2019 European Parliament election in Germany
- All 96 German seats to the European Parliament
- Turnout: 61.38% (▲13.24 pp)
- This lists parties that won seats. See the complete results below.
| Party |  | Leader | Vote % | Seats | +/– |
|  | CDU/CSU | Manfred Weber | 28.9% | 29 | −5 |
|  | Greens | Ska Keller | 20.5% | 21 | +10 |
|  | SPD | Katarina Barley | 15.8% | 16 | −11 |
|  | AfD | Jörg Meuthen | 11.0% | 11 | +4 |
|  | Left | Martin Schirdewan | 5.5% | 5 | −2 |
|  | FDP | Nicola Beer | 5.4% | 5 | +2 |
|  | Die PARTEI | Martin Sonneborn | 2.4% | 2 | +1 |
|  | FW | Ulrike Müller | 2.2% | 2 | +1 |
|  | Tierschutzpartei | Martin Buschmann | 1.4% | 1 | 0 |
|  | ÖDP | Klaus Buchner | 1.0% | 1 | 0 |
|  | Familie | Helmut Geuking | 0.7% | 1 | 0 |
|  | Volt | Damian Boeselager | 0.7% | 1 | +1 |
|  | Pirates | Patrick Breyer | 0.6% | 1 | 0 |
- Results of the election. The map on the left shows the results by district. The map in the upper right shows results by state.

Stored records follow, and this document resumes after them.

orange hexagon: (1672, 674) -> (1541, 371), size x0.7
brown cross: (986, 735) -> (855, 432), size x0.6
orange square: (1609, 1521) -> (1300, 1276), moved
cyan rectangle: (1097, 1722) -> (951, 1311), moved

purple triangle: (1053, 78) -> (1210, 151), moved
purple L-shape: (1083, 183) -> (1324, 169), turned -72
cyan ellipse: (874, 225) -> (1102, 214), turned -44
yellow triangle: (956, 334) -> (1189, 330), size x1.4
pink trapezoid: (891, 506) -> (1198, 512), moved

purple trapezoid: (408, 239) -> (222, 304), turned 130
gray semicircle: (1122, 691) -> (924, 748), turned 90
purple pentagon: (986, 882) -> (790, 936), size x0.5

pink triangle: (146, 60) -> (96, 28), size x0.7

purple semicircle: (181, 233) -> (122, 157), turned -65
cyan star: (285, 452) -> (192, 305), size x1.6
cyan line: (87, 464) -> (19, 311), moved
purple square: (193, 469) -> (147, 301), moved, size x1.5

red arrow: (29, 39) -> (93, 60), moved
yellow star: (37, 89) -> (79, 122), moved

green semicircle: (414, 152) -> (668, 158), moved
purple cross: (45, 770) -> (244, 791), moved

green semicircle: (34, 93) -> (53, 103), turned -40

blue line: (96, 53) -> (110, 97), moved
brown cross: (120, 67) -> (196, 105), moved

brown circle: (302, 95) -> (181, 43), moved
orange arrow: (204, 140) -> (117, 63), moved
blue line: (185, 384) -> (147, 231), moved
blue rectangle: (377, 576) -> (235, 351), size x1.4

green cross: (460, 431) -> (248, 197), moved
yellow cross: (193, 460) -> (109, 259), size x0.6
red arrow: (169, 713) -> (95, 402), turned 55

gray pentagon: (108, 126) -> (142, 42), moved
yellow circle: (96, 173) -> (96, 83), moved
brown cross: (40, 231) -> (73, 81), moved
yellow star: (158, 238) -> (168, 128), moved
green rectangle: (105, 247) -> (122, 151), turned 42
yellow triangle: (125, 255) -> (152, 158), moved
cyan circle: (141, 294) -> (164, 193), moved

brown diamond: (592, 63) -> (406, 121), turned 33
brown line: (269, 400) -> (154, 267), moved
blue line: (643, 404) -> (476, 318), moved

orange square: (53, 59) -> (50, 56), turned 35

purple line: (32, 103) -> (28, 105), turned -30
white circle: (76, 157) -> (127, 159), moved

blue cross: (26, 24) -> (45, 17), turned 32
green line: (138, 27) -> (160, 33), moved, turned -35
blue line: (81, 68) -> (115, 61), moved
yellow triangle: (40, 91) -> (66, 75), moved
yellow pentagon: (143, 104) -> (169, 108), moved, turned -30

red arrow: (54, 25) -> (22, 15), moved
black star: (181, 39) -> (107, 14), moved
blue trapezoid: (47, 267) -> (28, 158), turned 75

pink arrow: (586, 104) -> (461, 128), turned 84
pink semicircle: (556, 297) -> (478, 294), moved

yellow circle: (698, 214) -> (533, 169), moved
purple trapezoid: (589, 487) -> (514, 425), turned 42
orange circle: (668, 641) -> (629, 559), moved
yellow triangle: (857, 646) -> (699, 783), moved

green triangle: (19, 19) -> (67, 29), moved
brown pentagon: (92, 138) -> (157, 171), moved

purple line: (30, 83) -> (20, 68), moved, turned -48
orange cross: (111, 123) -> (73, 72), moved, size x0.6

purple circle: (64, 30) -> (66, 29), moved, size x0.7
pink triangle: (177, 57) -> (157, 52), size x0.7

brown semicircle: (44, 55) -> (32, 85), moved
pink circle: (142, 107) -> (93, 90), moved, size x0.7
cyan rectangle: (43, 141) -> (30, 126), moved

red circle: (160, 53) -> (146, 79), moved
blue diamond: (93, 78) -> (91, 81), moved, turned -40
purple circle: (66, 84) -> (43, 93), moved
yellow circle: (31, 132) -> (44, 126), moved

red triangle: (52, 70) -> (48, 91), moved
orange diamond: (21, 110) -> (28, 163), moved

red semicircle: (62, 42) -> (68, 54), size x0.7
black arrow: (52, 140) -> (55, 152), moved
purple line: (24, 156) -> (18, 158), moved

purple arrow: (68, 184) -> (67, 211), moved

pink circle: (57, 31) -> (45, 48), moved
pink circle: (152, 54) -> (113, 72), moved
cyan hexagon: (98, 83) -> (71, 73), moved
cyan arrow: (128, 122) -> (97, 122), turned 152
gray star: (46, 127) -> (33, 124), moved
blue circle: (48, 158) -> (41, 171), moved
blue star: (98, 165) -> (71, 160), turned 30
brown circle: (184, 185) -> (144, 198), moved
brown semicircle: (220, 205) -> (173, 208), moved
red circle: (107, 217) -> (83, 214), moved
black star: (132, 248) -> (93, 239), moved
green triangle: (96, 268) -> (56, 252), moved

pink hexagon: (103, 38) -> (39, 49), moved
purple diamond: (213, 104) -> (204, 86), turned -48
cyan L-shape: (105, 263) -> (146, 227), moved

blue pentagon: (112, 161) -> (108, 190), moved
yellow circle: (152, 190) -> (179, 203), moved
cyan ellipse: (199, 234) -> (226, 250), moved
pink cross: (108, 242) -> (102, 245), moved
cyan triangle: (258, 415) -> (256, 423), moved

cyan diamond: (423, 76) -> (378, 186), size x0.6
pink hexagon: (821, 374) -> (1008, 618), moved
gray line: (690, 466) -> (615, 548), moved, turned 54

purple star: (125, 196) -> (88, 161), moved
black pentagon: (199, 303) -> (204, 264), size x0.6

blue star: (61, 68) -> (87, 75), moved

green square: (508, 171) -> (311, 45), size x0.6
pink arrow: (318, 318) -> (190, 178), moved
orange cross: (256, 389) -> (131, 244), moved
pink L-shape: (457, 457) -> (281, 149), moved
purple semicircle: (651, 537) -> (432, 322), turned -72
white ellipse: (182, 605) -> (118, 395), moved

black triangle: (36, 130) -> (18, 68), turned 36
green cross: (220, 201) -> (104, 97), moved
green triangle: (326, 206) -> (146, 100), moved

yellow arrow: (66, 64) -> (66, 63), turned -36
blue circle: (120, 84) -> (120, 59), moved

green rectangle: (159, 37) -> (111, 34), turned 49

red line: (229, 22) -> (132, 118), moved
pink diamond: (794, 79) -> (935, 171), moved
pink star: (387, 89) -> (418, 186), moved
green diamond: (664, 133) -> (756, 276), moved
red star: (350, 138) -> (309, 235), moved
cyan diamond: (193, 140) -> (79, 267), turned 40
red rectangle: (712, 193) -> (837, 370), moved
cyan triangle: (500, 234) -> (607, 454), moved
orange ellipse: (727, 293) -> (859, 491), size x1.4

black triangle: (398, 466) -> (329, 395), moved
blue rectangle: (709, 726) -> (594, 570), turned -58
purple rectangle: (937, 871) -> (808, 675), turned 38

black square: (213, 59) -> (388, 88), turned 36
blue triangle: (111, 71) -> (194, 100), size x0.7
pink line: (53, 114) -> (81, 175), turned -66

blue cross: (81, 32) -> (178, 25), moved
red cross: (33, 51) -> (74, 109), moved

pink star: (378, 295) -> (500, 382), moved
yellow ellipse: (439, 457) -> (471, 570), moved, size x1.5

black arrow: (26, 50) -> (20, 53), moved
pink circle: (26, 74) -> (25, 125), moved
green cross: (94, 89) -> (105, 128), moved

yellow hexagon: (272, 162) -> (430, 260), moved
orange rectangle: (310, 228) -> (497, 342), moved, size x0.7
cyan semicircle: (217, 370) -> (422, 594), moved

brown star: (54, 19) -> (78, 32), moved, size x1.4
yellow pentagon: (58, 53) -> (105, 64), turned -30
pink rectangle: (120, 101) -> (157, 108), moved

= 2019 European Parliament election in Germany =

The 2019 European Parliament election in Germany was held on 26 May 2019, electing the 96 members of the national Germany constituency to the European Parliament. Both the CDU/CSU and SPD suffered major losses, while the Greens became the second largest party in a national-level election for the first time in German history.

== Background ==
The 2019 European Parliament election was first national election to be held in Germany since the 2017 federal election, in which Chancellor Angela Merkel's ruling coalition between the Christian Democrats and Social Democrats suffered major losses, while the right-wing, Eurosceptic party Alternative for Germany (AfD) entered parliament in third place. In 2018, the Greens and the AfD made large gains in state elections in Bavaria and Hesse, with the Greens moving into second place in each, whilst the Christian Democrats and Social Democrats each suffered 10+ point swings. Federal polling saw the Greens take a consistent lead over the SPD since October.

== Electoral threshold ==
Since the 2014 European Parliament election, Germany does not have a formal threshold of the vote share required in order for a party to win an EP seat. This has allowed a number of smaller parties to gain representation, since they only have to reach about 0.5% of the vote share needed to get their first seat with the Webster/Sainte-Laguë method.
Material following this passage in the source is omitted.